● **TASK DESCRIPTION**: Beneath this task are records; print exactly the stretch of them from the line with "временем рецепты изменялись, и сегодня" through the line with "修辞方式和表达方式之间的区别：", both ends included.

─── PROVIDED RECORDS ───

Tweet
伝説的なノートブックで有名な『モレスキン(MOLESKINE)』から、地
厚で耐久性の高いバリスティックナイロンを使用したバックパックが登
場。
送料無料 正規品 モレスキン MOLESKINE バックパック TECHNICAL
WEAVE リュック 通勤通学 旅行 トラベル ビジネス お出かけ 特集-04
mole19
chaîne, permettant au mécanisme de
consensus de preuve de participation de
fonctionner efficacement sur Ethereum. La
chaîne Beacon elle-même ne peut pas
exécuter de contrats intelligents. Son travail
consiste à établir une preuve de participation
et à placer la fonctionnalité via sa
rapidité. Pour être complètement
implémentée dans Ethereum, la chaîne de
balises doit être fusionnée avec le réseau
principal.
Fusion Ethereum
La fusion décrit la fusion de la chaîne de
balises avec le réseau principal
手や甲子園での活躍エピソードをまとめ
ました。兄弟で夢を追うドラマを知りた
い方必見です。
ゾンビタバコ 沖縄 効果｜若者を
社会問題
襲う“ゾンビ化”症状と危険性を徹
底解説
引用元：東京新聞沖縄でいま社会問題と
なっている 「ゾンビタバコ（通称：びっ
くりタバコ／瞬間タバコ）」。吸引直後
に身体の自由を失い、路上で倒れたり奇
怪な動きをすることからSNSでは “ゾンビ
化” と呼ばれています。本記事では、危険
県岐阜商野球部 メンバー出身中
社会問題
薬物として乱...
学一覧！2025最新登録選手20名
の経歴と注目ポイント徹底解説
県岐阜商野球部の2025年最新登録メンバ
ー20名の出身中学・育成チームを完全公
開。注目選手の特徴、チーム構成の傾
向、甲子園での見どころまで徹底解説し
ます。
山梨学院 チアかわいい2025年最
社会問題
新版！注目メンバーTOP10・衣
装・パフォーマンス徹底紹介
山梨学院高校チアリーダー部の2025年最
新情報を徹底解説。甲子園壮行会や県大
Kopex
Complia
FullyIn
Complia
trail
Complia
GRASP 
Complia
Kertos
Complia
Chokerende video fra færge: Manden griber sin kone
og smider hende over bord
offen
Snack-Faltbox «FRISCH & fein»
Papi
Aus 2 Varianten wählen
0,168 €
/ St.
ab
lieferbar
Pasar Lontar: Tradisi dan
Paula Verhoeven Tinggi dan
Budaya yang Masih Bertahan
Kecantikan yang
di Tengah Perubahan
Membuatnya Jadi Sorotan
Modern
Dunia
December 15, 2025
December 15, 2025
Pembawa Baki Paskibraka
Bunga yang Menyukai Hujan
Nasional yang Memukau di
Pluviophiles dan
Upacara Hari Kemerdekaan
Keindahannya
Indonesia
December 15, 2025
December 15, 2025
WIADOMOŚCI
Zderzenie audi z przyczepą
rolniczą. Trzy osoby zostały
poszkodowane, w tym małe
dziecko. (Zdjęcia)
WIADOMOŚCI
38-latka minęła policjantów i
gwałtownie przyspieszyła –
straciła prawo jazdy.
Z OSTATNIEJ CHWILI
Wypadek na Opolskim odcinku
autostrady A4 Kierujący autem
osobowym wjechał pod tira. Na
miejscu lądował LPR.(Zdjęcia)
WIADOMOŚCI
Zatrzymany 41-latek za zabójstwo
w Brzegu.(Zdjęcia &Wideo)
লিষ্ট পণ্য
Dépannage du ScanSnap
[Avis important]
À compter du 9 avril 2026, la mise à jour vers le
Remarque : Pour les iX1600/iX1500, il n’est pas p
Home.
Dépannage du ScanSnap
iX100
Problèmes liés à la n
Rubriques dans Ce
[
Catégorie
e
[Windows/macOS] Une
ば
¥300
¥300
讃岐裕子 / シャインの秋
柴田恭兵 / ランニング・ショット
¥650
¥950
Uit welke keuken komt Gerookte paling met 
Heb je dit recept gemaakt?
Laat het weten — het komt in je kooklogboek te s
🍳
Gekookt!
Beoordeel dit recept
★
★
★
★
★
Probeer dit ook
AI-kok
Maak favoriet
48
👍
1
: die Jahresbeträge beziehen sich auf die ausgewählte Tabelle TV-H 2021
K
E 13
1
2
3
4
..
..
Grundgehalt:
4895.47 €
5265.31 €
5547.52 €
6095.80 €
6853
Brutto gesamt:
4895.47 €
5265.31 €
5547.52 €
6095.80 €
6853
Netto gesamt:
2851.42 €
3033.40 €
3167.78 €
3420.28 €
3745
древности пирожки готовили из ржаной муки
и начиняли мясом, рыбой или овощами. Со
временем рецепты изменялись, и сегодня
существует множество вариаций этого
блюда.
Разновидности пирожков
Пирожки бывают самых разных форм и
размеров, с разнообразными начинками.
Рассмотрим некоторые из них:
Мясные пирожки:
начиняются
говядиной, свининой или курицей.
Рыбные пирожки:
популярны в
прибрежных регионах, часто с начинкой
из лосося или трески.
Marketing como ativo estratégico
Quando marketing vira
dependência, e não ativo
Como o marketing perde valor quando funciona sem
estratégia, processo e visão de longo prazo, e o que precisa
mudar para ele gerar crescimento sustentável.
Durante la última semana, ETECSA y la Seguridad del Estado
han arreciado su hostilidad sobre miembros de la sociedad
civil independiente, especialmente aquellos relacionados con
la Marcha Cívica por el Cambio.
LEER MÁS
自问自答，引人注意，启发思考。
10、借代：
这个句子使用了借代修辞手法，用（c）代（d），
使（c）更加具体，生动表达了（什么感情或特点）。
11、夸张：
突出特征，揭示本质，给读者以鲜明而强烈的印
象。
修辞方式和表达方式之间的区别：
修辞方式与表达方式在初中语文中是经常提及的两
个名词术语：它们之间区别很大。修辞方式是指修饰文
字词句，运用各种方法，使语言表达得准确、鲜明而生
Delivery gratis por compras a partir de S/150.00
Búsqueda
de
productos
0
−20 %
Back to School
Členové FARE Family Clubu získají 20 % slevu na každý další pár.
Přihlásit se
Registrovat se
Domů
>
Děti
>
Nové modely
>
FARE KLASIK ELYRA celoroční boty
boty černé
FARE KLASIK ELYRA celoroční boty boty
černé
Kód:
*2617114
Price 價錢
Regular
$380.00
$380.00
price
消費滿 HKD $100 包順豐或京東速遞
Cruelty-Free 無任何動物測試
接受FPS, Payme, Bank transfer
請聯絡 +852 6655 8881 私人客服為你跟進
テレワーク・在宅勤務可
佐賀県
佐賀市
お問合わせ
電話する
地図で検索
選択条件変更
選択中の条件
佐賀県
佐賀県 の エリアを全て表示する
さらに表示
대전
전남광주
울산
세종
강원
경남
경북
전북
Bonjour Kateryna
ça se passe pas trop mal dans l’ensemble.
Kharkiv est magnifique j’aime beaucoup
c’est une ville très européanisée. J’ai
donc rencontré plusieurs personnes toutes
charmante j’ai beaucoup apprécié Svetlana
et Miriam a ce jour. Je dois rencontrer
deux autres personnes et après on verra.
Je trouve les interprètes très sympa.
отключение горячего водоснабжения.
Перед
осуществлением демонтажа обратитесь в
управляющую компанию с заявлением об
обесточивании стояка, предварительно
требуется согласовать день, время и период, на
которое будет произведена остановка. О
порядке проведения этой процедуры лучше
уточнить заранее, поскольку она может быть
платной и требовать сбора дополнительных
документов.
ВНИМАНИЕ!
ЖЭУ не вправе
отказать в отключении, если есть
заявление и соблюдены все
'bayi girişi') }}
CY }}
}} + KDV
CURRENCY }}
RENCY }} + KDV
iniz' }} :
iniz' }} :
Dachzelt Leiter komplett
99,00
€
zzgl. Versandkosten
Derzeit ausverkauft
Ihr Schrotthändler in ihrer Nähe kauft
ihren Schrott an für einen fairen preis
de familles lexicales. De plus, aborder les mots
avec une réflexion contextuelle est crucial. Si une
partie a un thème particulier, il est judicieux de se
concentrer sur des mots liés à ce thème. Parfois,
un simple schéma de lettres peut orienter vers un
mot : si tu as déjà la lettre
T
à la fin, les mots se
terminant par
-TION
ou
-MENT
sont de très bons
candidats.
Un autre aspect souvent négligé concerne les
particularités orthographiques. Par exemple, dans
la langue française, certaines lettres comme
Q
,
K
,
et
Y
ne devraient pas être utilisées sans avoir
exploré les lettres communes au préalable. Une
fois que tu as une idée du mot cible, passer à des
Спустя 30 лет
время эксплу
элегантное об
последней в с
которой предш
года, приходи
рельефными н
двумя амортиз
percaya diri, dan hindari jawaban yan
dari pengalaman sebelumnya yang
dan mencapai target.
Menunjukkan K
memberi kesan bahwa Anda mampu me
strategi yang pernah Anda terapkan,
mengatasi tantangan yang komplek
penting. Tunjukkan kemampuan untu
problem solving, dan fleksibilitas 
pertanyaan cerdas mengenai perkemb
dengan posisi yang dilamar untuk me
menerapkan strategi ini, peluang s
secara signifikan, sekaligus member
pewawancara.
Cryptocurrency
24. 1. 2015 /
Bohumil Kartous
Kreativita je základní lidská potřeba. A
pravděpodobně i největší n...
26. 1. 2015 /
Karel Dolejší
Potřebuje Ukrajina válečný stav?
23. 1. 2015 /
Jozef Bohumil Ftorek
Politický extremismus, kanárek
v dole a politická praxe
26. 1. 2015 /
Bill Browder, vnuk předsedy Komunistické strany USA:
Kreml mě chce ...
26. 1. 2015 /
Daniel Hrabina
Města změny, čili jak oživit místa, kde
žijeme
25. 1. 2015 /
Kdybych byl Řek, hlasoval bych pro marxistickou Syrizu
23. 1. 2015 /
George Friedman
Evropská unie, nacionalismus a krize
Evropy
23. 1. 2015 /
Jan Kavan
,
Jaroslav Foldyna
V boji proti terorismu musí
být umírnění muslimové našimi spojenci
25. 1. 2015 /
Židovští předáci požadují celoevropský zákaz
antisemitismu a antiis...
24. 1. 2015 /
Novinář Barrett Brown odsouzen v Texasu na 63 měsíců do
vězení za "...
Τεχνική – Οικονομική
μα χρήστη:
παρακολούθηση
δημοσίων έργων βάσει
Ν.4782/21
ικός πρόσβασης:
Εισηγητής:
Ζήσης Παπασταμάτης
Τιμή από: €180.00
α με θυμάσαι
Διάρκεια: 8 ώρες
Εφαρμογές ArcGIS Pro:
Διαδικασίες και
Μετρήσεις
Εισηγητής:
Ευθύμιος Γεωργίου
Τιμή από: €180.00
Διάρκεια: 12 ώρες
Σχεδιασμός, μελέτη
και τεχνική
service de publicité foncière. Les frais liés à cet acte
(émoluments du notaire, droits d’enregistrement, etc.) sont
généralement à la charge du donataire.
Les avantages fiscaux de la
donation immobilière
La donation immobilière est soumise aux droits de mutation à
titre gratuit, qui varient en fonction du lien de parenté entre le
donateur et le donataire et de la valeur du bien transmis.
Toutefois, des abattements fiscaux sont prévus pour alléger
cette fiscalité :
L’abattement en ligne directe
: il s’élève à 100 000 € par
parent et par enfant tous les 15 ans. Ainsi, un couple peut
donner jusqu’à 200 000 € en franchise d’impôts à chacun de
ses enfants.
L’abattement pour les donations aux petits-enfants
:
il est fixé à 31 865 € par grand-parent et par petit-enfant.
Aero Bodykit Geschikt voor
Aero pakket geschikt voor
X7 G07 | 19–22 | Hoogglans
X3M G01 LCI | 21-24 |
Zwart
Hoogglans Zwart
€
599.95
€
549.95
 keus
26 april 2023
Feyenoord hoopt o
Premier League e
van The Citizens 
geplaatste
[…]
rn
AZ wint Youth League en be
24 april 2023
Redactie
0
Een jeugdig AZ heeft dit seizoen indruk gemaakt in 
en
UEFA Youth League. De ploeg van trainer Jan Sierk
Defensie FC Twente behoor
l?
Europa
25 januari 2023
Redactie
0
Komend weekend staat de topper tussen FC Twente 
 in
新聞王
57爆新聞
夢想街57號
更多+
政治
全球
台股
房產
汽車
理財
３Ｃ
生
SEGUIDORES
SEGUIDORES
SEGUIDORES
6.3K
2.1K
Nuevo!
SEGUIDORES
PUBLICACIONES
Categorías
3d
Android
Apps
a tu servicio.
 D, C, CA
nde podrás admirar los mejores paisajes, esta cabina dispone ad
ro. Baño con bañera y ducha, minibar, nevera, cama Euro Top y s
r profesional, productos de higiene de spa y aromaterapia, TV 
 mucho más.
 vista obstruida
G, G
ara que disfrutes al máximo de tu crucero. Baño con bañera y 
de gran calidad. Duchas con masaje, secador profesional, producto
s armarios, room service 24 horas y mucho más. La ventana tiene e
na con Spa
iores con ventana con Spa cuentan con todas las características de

───

● **WRITTEN ANSWER**:
временем рецепты изменялись, и сегодня
существует множество вариаций этого
блюда.
Разновидности пирожков
Пирожки бывают самых разных форм и
размеров, с разнообразными начинками.
Рассмотрим некоторые из них:
Мясные пирожки:
начиняются
говядиной, свининой или курицей.
Рыбные пирожки:
популярны в
прибрежных регионах, часто с начинкой
из лосося или трески.
Marketing como ativo estratégico
Quando marketing vira
dependência, e não ativo
Como o marketing perde valor quando funciona sem
estratégia, processo e visão de longo prazo, e o que precisa
mudar para ele gerar crescimento sustentável.
Durante la última semana, ETECSA y la Seguridad del Estado
han arreciado su hostilidad sobre miembros de la sociedad
civil independiente, especialmente aquellos relacionados con
la Marcha Cívica por el Cambio.
LEER MÁS
自问自答，引人注意，启发思考。
10、借代：
这个句子使用了借代修辞手法，用（c）代（d），
使（c）更加具体，生动表达了（什么感情或特点）。
11、夸张：
突出特征，揭示本质，给读者以鲜明而强烈的印
象。
修辞方式和表达方式之间的区别：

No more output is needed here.